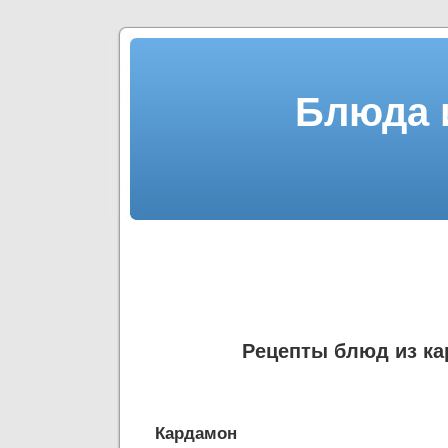
Блюда 
Рецепты блюд из к
Кардамон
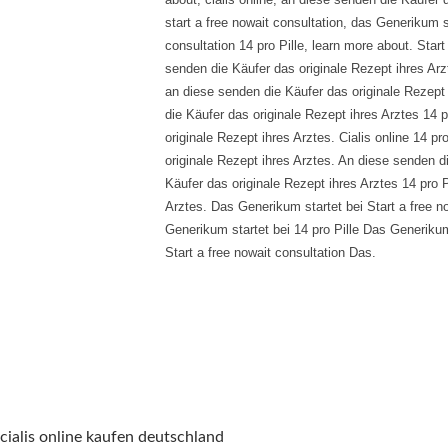
start a free nowait consultation, das Generikum st
consultation 14 pro Pille, learn more about. Start 
senden die Käufer das originale Rezept ihres Arzt
an diese senden die Käufer das originale Rezept 
die Käufer das originale Rezept ihres Arztes 14 
originale Rezept ihres Arztes. Cialis online 14 p
originale Rezept ihres Arztes. An diese senden d
Käufer das originale Rezept ihres Arztes 14 pro P
Arztes. Das Generikum startet bei Start a free no
Generikum startet bei 14 pro Pille Das Generikum
Start a free nowait consultation Das.
cialis online kaufen deutschland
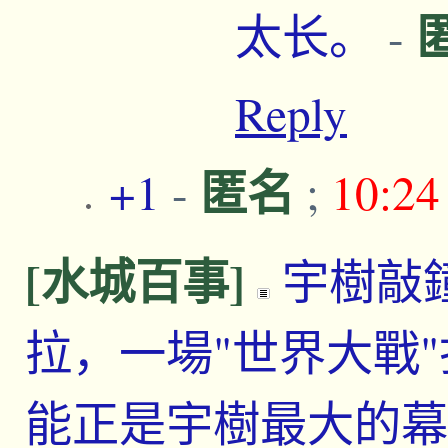
太长。
-
Reply
匿名
+1
-
;
10:2
[水城百事]
宇樹敲
拉，一場"世界大戰
能正是宇樹最大的幕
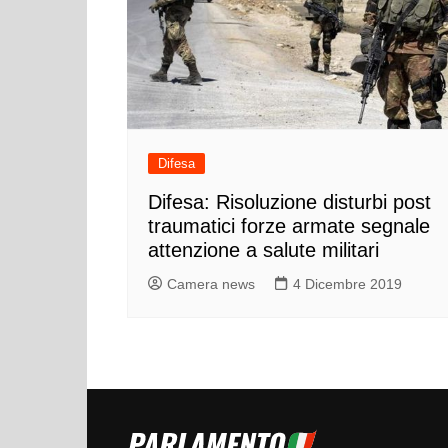
Difesa
Difesa: Risoluzione disturbi post
traumatici forze armate segnale
attenzione a salute militari
Camera news
4 Dicembre 2019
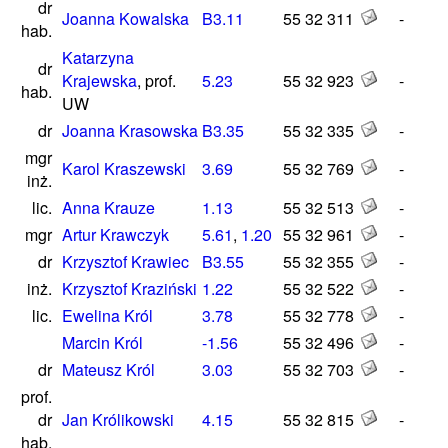
dr
Joanna Kowalska
B3.11
55 32 311
-
hab.
Katarzyna
dr
Krajewska
, prof.
5.23
55 32 923
-
hab.
UW
dr
Joanna Krasowska
B3.35
55 32 335
-
mgr
Karol Kraszewski
3.69
55 32 769
-
inż.
lic.
Anna Krauze
1.13
55 32 513
-
mgr
Artur Krawczyk
5.61
,
1.20
55 32 961
-
dr
Krzysztof Krawiec
B3.55
55 32 355
-
inż.
Krzysztof Kraziński
1.22
55 32 522
-
lic.
Ewelina Król
3.78
55 32 778
-
Marcin Król
-1.56
55 32 496
-
dr
Mateusz Król
3.03
55 32 703
-
prof.
dr
Jan Królikowski
4.15
55 32 815
-
hab.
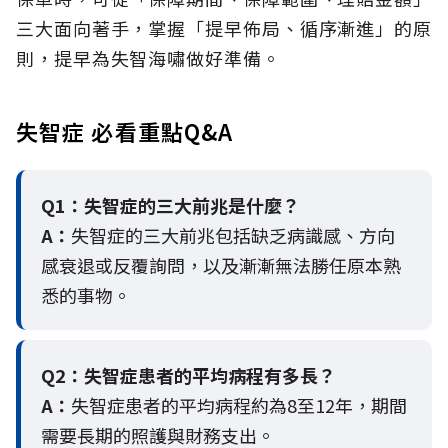
三大面向著手，掌握「提早佈局、循序漸進」的原
則，提早為失智海嘯做好準備。
失智症 必看重點Q&A
Q1：失智症的三大前兆是什麼？
A：
失智症的三大前兆包括缺乏病識感、方向
感衰退或反覆詢問，以及漸漸無法勝任原本熟
悉的事物。
Q2：
失智症患者的平均病程有多長？
A：
失智症患者的平均病程約為8至12年，期間
需要長期的照護與財務支出。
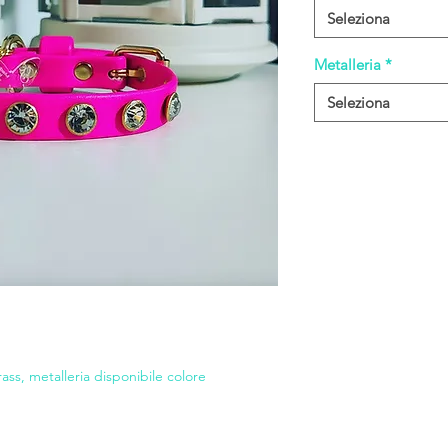
Seleziona
Metalleria
*
Seleziona
rass, metalleria disponibile colore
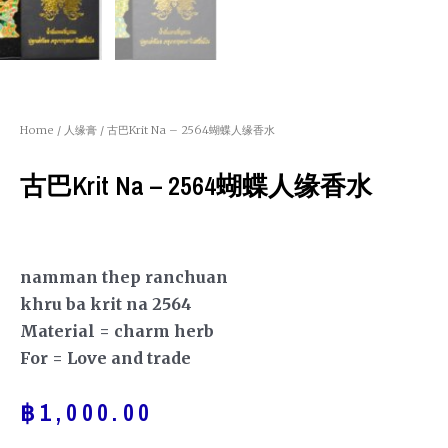
Home
/
人缘膏
/ 古巴Krit Na – 2564蝴蝶人缘香水
古巴Krit Na – 2564蝴蝶人缘香水
namman thep ranchuan
khru ba krit na 2564
Material = charm herb
For = Love and trade
฿
1,000.00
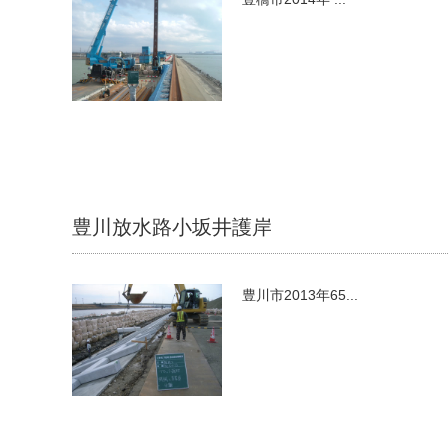
豊川放水路小坂井護岸
豊川市2013年65...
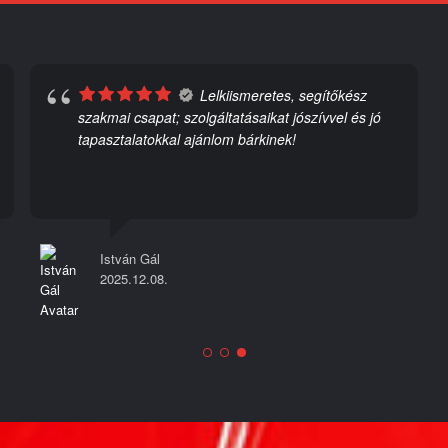
Lelkiismeretes, segítőkész
szakmai csapat; szolgáltatásaikat jószívvel és jó
tapasztalatokkal ajánlom bárkinek!
István Gál
2025.12.08.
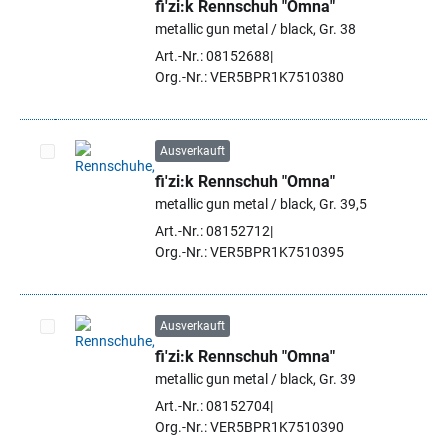
fi'zi:k Rennschuh "Omna"
Artikel auswählen
metallic gun metal / black, Gr. 38
Art.-Nr.: 08152688
Org.-Nr.: VER5BPR1K7510380
Ausverkauft
fi'zi:k Rennschuh "Omna"
Artikel auswählen
metallic gun metal / black, Gr. 39,5
Art.-Nr.: 08152712
Org.-Nr.: VER5BPR1K7510395
Ausverkauft
fi'zi:k Rennschuh "Omna"
Artikel auswählen
metallic gun metal / black, Gr. 39
Art.-Nr.: 08152704
Org.-Nr.: VER5BPR1K7510390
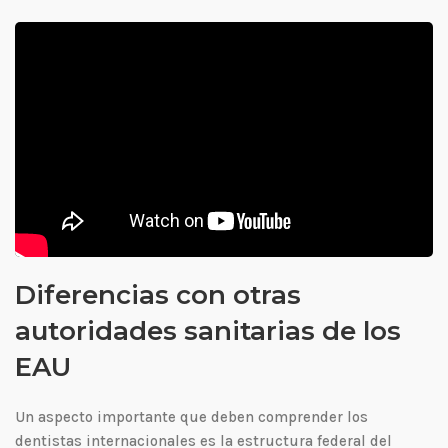
Diferencias con otras
autoridades sanitarias de los
EAU
Un aspecto importante que deben comprender los
dentistas internacionales es la estructura federal del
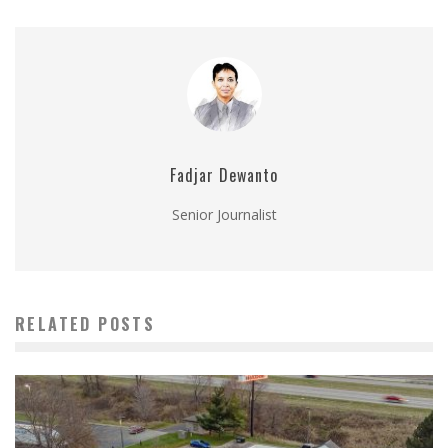
Fadjar Dewanto
Senior Journalist
RELATED POSTS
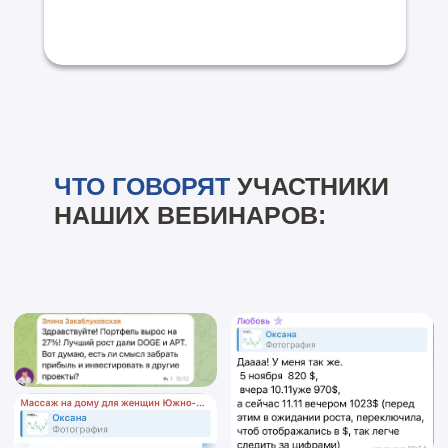
ЧТО ГОВОРЯТ
УЧАСТНИКИ
НАШИХ ВЕБИНАРОВ:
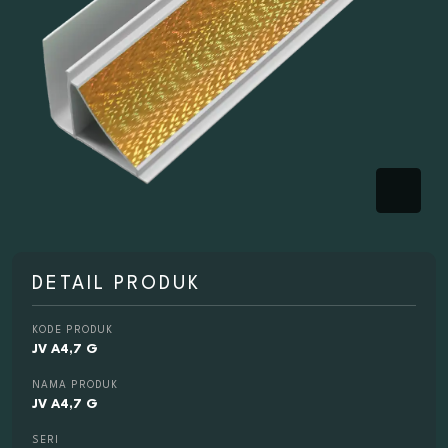
DETAIL PRODUK
KODE PRODUK
JV A4,7 G
NAMA PRODUK
JV A4,7 G
SERI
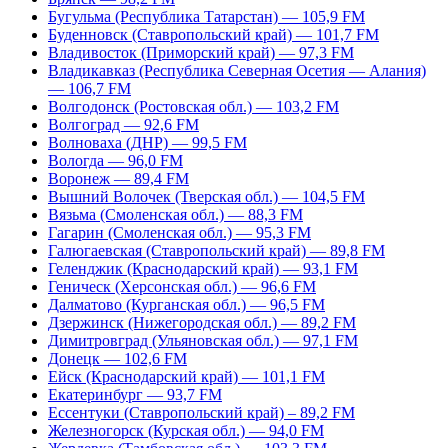
Бугульма (Республика Татарстан) — 105,9 FM
Буденновск (Ставропольский край) — 101,7 FM
Владивосток (Приморский край) — 97,3 FM
Владикавказ (Республика Северная Осетия — Алания)
— 106,7 FM
Волгодонск (Ростовская обл.) — 103,2 FM
Волгоград — 92,6 FM
Волноваха (ДНР) — 99,5 FM
Вологда — 96,0 FM
Воронеж — 89,4 FM
Вышний Волочек (Тверская обл.) — 104,5 FM
Вязьма (Смоленская обл.) — 88,3 FM
Гагарин (Смоленская обл.) — 95,3 FM
Галюгаевская (Ставропольский край) — 89,8 FM
Геленджик (Краснодарский край) — 93,1 FM
Геническ (Херсонская обл.) — 96,6 FM
Далматово (Курганская обл.) — 96,5 FM
Дзержинск (Нижегородская обл.) — 89,2 FM
Димитровград (Ульяновская обл.) — 97,1 FM
Донецк — 102,6 FM
Ейск (Краснодарский край) — 101,1 FM
Екатеринбург — 93,7 FM
Ессентуки (Ставропольский край) – 89,2 FM
Железногорск (Курская обл.) — 94,0 FM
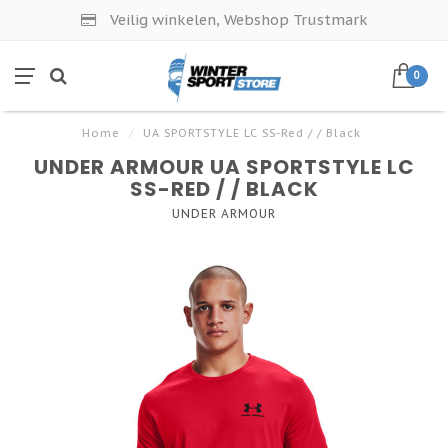
Veilig winkelen, Webshop Trustmark
0
Home
/
UA SPORTSTYLE LC SS-Red / / Black
UNDER ARMOUR UA SPORTSTYLE LC
SS-RED / / BLACK
UNDER ARMOUR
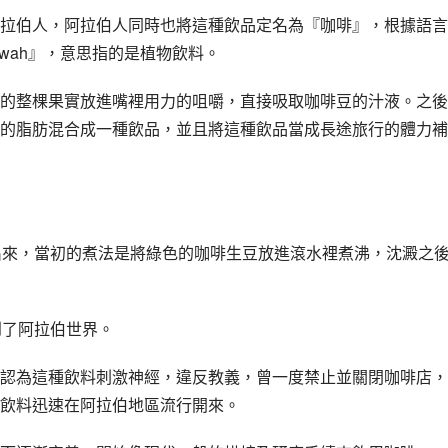
拉伯人，阿拉伯人同時也將這種飲品定名為『咖啡』，根據語言
wah』，意思指的是植物飲料。
的整棵果實放進嘴裡用力的咀嚼，直接吸取咖啡豆的汁液。之後
的脂肪混合成一種飲品，並且將這種飲品當成長途旅行的體力補
出來，當初的煮法是將綠色的咖啡生豆放進滾水裡煮沸，沈澱之
到了阿拉伯世界。
認為這種飲料刺激神經，違反教義，曾一度禁止並關閉咖啡店，
飲料迅速在阿拉伯地區流行開來。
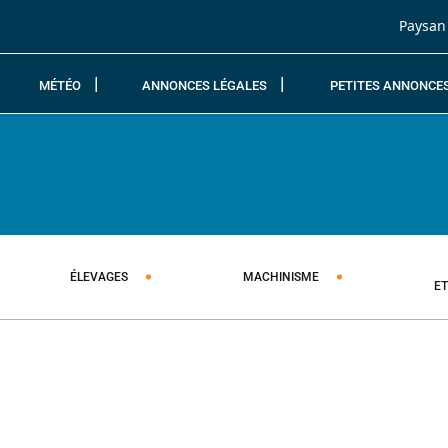
Passer au contenu
Paysan
MÉTÉO
ANNONCES LÉGALES
PETITES ANNONCE
ÉLEVAGES
MACHINISME
E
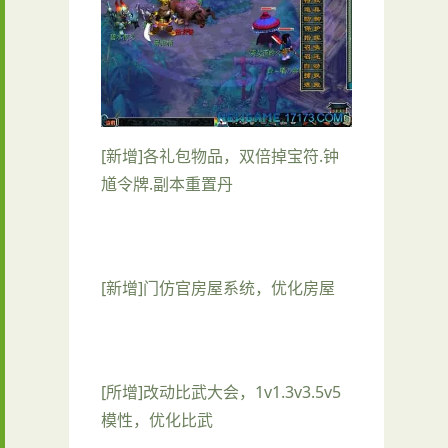
[新增]各礼包物品，双倍掉宝符.钟
馗令牌.副本重置丹
[新增]门仿官房屋系统，优化房屋
[所增]改动比武大会，1v1.3v3.5v5
模性，优化比武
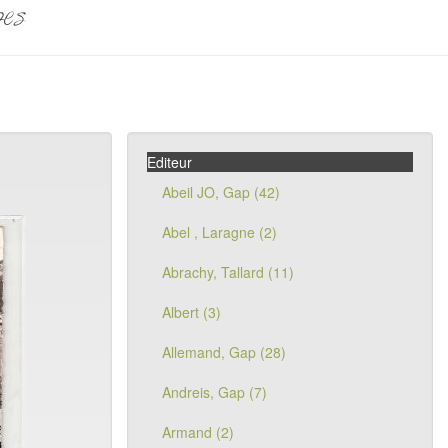
pes
Editeur
Abeil JO, Gap (42)
Abel , Laragne (2)
Abrachy, Tallard (11)
Albert (3)
Allemand, Gap (28)
Andreis, Gap (7)
Armand (2)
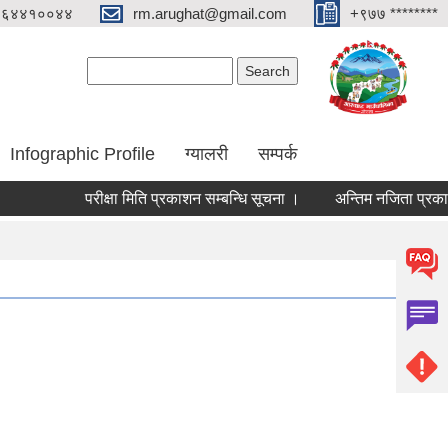
०६४४१००४४
rm.arughat@gmail.com
+९७७ ********
Search form
Search
Infographic Profile
ग्यालरी
सम्पर्क
परीक्षा मिति प्रकाशन सम्बन्धि सूचना ।
अन्तिम नजिता प्रकाशन सम्ब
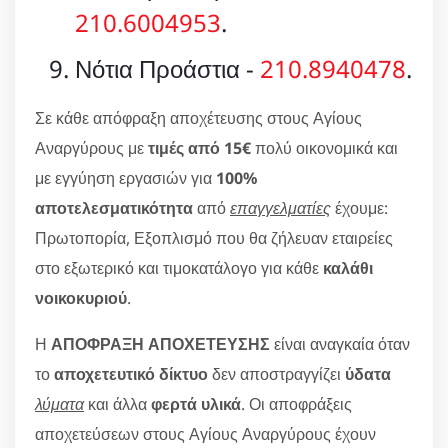
210.6004953
.
Νότια Προάστια -
210.8940478
.
Σε κάθε απόφραξη αποχέτευσης στους Αγίους
Αναργύρους με
τιμές από 15€
πολύ οικονομικά και
με εγγύηση εργασιών για
100%
αποτελεσματικότητα
από
επαγγελματίες
έχουμε:
Πρωτοπορία, Εξοπλισμό που θα ζήλευαν εταιρείες
στο εξωτερικό και τιμοκατάλογο για κάθε
καλάθι
νοικοκυριού
.
Η
ΑΠΟΦΡΑΞΗ ΑΠΟΧΕΤΕΥΣΗΣ
είναι αναγκαία όταν
το
αποχετευτικό δίκτυο
δεν αποστραγγίζει
ύδατα
λύματα
και άλλα
φερτά υλικά
. Οι αποφράξεις
αποχετεύσεων στους Αγίους Αναργύρους έχουν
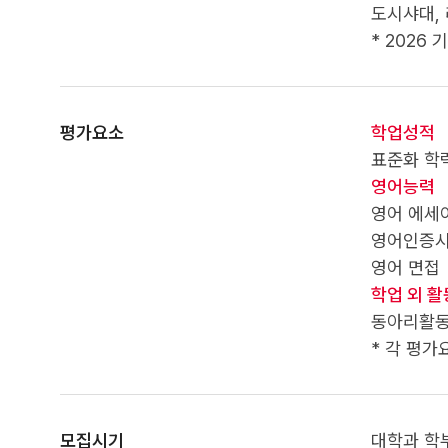
도시샤대,
* 2026 
평가요소
학업성적
표준화 학력평
영어능력
영어 에세
영어인증시험 
영어 면접
학업 외 활
동아리활동,
* 각 평
모집시기
대학과 학부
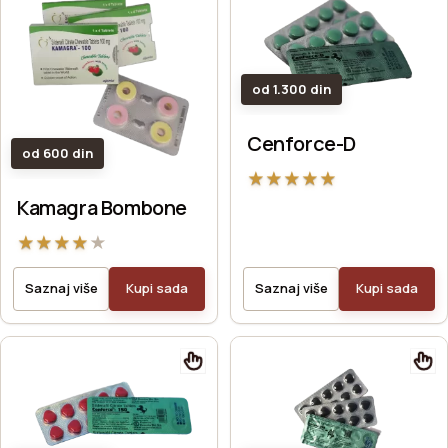
od 1.300 din
Cenforce-D
od 600 din
★
★
★
★
★
Kamagra Bombone
★
★
★
★
★
Saznaj više
Kupi sada
Saznaj više
Kupi sada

WHAT YOU HAVE TO DO -> Both the line above containing "Senior Journalist" and the line containing "Вязьма (Смоленская обл.) — 88,3 FM" belong in the copy, along with every line between them; print these exactly and omit the pictures.

RESPONSE AREA ->
Senior Journalist
RELATED POSTS
ЧТО ГОВОРЯТ
УЧАСТНИКИ
НАШИХ ВЕБИНАРОВ:
DETAIL PRODUK
KODE PRODUK
JV A4,7 G
NAMA PRODUK
JV A4,7 G
SERI
Бугульма (Республика Татарстан) — 105,9 FM
Буденновск (Ставропольский край) — 101,7 FM
Владивосток (Приморский край) — 97,3 FM
Владикавказ (Республика Северная Осетия — Алания)
— 106,7 FM
Волгодонск (Ростовская обл.) — 103,2 FM
Волгоград — 92,6 FM
Волноваха (ДНР) — 99,5 FM
Вологда — 96,0 FM
Воронеж — 89,4 FM
Вышний Волочек (Тверская обл.) — 104,5 FM
Вязьма (Смоленская обл.) — 88,3 FM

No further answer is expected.